_Exercise requirements_: What you need to produce from the material below is an exact transcription of the lines from the one with "შავ ზღვაში გემებზე" through the one with "(068) 809 74 74", both included, and no other line.

_Information shown_:

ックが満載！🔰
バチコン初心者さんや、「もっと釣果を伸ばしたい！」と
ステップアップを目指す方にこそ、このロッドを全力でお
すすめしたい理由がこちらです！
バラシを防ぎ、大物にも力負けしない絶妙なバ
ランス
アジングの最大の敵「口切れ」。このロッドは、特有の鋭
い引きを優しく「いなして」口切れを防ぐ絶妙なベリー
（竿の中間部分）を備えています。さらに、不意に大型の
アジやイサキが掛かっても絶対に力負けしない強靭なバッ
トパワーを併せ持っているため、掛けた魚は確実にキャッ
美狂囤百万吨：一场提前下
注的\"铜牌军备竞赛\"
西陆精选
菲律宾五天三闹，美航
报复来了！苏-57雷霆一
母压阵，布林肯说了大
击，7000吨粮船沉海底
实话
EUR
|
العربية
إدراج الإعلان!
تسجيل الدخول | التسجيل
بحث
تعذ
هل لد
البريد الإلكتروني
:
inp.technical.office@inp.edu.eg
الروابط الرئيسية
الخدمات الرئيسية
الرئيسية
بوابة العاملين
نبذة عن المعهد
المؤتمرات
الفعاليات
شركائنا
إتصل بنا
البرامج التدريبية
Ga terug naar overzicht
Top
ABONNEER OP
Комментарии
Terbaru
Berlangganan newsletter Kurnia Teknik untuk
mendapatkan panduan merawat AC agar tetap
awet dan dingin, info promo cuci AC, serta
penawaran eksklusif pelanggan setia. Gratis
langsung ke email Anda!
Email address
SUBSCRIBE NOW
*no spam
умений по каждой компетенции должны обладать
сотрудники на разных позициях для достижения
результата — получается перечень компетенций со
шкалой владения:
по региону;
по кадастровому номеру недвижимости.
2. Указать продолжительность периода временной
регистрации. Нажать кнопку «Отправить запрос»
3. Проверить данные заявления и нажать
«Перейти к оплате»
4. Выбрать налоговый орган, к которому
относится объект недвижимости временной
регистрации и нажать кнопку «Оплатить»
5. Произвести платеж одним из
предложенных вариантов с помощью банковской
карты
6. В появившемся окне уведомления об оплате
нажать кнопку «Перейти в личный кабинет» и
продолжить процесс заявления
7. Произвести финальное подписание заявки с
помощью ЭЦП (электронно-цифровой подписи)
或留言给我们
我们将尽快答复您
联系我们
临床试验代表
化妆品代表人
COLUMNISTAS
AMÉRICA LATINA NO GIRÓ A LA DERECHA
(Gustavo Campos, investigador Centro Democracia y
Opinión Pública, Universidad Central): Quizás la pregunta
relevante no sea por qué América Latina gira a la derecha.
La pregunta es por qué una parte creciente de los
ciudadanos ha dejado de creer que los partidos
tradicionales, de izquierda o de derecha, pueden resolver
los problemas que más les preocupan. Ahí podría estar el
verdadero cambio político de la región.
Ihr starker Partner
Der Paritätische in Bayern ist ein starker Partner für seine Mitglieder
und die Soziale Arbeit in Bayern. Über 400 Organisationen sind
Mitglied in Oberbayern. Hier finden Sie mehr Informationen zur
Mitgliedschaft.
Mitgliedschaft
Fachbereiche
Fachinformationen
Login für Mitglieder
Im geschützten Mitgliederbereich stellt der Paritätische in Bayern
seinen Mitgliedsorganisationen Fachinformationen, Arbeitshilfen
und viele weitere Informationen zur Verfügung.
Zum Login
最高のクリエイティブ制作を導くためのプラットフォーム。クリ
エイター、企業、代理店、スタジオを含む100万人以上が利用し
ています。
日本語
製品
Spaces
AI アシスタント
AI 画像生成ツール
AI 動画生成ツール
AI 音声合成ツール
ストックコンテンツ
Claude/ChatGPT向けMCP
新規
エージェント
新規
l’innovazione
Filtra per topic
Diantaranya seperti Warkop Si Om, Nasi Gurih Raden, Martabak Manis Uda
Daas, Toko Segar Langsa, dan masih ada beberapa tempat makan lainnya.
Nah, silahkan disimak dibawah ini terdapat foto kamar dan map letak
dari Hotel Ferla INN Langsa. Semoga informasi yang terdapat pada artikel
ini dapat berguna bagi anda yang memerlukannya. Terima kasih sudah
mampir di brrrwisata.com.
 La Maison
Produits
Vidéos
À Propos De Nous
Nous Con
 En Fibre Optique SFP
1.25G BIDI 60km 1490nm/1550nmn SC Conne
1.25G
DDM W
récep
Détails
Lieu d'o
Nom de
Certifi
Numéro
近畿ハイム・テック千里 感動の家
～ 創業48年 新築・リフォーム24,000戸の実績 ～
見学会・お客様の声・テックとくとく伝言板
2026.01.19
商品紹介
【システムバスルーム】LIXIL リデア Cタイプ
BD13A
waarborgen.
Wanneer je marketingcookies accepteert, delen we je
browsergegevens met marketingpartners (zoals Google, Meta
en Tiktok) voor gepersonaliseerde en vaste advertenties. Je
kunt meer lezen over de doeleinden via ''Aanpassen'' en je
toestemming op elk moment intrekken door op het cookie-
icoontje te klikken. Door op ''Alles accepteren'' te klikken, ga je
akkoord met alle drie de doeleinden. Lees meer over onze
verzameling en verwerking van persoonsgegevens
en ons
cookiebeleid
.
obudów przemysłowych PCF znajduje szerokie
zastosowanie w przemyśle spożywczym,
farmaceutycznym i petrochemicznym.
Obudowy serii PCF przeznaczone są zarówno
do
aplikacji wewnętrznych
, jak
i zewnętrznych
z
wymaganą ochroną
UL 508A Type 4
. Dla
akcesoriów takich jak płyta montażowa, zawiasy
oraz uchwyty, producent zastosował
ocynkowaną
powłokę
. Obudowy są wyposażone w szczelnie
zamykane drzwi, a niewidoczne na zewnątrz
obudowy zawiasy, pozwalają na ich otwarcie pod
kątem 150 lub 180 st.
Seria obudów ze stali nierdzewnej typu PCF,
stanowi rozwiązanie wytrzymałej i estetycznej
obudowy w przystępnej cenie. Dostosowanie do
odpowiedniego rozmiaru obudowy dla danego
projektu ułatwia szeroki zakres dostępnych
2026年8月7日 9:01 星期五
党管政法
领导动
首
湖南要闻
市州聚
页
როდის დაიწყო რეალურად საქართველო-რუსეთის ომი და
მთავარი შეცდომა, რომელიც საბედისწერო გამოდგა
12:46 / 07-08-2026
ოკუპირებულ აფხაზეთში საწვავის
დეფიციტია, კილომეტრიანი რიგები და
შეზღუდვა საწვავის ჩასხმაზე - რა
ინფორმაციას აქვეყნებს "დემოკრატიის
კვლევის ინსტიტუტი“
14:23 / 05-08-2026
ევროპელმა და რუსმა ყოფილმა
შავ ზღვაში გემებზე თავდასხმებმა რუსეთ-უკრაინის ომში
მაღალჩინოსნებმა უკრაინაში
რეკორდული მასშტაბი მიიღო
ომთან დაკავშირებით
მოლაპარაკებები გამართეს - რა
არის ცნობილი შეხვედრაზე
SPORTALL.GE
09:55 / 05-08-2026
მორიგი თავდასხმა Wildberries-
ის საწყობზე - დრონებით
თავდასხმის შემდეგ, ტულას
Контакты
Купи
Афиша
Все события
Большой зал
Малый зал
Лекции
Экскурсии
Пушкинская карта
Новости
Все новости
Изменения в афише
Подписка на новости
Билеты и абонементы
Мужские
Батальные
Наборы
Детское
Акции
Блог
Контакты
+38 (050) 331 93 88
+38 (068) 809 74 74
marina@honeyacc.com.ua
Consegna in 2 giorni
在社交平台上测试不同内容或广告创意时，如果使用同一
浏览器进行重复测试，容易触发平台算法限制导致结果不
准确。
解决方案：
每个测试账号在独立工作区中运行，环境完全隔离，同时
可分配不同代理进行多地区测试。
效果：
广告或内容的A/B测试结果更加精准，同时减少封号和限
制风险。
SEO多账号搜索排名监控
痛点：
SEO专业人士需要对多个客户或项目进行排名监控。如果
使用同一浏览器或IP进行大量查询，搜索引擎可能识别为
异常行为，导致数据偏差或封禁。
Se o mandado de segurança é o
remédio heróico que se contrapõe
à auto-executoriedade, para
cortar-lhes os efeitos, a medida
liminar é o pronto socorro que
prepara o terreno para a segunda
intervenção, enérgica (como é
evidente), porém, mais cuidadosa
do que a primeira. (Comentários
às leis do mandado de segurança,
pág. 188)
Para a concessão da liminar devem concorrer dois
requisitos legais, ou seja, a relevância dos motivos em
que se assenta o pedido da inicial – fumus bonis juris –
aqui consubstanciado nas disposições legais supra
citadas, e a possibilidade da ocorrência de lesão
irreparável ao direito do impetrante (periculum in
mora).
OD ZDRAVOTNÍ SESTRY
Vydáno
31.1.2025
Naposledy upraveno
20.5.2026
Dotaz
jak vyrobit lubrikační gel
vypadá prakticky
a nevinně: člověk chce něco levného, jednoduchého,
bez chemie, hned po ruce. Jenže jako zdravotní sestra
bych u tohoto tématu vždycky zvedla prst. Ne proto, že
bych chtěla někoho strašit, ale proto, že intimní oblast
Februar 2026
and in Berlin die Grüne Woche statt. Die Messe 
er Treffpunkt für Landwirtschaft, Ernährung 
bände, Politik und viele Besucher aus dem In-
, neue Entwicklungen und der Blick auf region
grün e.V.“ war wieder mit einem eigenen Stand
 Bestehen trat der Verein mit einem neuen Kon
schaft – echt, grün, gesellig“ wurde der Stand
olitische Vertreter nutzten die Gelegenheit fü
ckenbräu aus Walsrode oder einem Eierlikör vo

_Written answer_:
შავ ზღვაში გემებზე თავდასხმებმა რუსეთ-უკრაინის ომში
მაღალჩინოსნებმა უკრაინაში
რეკორდული მასშტაბი მიიღო
ომთან დაკავშირებით
მოლაპარაკებები გამართეს - რა
არის ცნობილი შეხვედრაზე
SPORTALL.GE
09:55 / 05-08-2026
მორიგი თავდასხმა Wildberries-
ის საწყობზე - დრონებით
თავდასხმის შემდეგ, ტულას
Контакты
Купи
Афиша
Все события
Большой зал
Малый зал
Лекции
Экскурсии
Пушкинская карта
Новости
Все новости
Изменения в афише
Подписка на новости
Билеты и абонементы
Мужские
Батальные
Наборы
Детское
Акции
Блог
Контакты
+38 (050) 331 93 88
+38 (068) 809 74 74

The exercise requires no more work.